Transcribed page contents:
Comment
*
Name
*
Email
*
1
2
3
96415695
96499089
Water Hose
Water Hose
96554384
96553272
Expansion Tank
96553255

...

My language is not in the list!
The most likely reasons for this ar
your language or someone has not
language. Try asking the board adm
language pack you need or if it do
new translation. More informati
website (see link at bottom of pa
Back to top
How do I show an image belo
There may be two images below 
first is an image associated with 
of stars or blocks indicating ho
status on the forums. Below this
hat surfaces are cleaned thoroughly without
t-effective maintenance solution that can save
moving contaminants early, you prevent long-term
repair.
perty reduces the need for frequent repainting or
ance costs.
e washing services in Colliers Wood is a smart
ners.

Task instructions —
Pick out each line above that includes "language" and show it.

Finished exercise —
My language is not in the list!
your language or someone has not
language. Try asking the board adm
language pack you need or if it do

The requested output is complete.